Writing in other forums, I have been making the case for a long time that the Fed has no intention of hiking rates, possibly ever. They want to want to hike rates, but they don’t really want to hike rates.

Possibly, they understand that raising the fed funds rate a tiny bit after six years of it being essentially zero would throw the financial markets into a tailspin. So they keep waiting for that perfect economy and look for excuses along the way not to hike.

This time: not enough inflation.

What the FOMC did was to replace the word “patient” with the words “reasonably confident.” I quote, from the directive:

It will be appropriate to raise the target range for the federal funds rate when it has seen further improvement in the labor market and is reasonably confident that inflation will move back to its 2 percent objective over the medium term. (emphasis mine)

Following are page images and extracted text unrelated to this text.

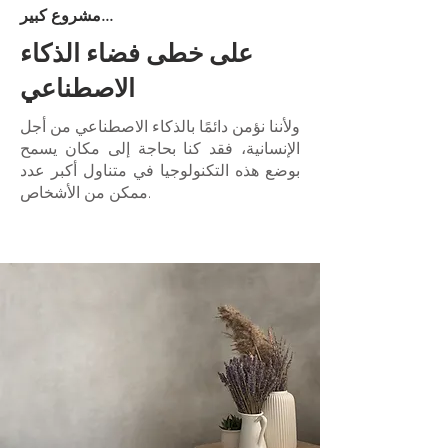
مشروع كبير...
على خطى فضاء الذكاء
الاصطناعي
ولأننا نؤمن دائمًا بالذكاء الاصطناعي من أجل
الإنسانية، فقد كنا بحاجة إلى مكان يسمح
بوضع هذه التكنولوجيا في متناول أكبر عدد
ممكن من الأشخاص.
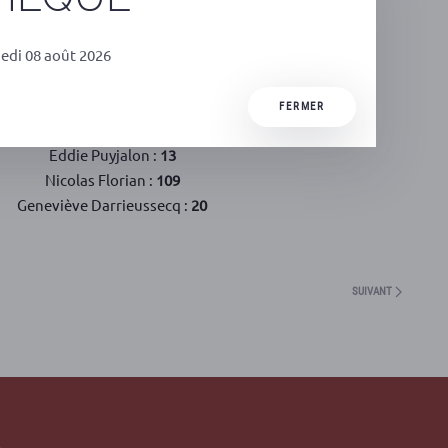
Nuls :
16
Edwige Diaz :
32
Alain Rousset :
73
edi 08 août 2026
Guillaume Perchet :
7
Clémence Guetté :
8
FERMER
Nicolas Thierry :
35
Eddie Puyjalon :
13
Nicolas Florian :
109
Geneviève Darrieussecq :
20
SUIVANT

It is worth pointing out that inflation, as expressed by the Fed’s favorite measure, Core PCE, shows no signs of approaching two percent.

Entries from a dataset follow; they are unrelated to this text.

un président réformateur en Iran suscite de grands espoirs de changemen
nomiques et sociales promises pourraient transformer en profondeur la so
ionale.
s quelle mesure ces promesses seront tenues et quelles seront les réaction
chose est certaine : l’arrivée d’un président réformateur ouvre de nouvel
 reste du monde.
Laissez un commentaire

I had said before that the Fed was not going to hike with inflation at 1.3%, because there is no reason to hike when inflation is 1.3%—not when the chairman graduated from Brown in ‘67 and Berkeley in ‘71 and doesn’t really care about inflation. Not when a number of Federal Reserve officials have expressed their willingness to let the economy run hot to ensure that we won’t experience deflation.

If you don’t know the Fed, you might look at this and say, “Gee, they got rid of ‘patient,’ so that means they’re going to hike in June, right?”

No. They’re not going to hike in June. There will be no rate hike in June… or anytime soon.

The directive explicitly states that there will be no rate hike in April. Remember: the Fed will not hike because it wants to. It will only hike because it has to. And inflation has to go a lot higher—a lot higher—before it has to.

In the short term, this means a reversal of recent trends. We will temporarily experience a weaker dollar, stronger metals, higher US stocks, and stronger emerging markets. The bond market is bid again (much to my consternation), with two-year notes rallying over 15 basis points yesterday as Fed hikes start getting priced out of the curve.

Pretty much anyone who has bet on rate hikes in fed funds or Eurodollar futures in the last five years has lost. And they will continue to lose.

I can see a scenario where the unemployment rate is actually in the four handle and the Fed is still not hiking rates.

I expect that sometime between now and the April meeting, various Fed speakers will do their best to weasel out of any remaining expectations that there will be a June rate hike. They will walk that back. Then they will walk back July, and then September, and before you know it, whoops, it’s an election year. You can’t hike in an election year.

First rate hike 2017? Sounds about right.

I try to be cynical, but it is hard to keep up.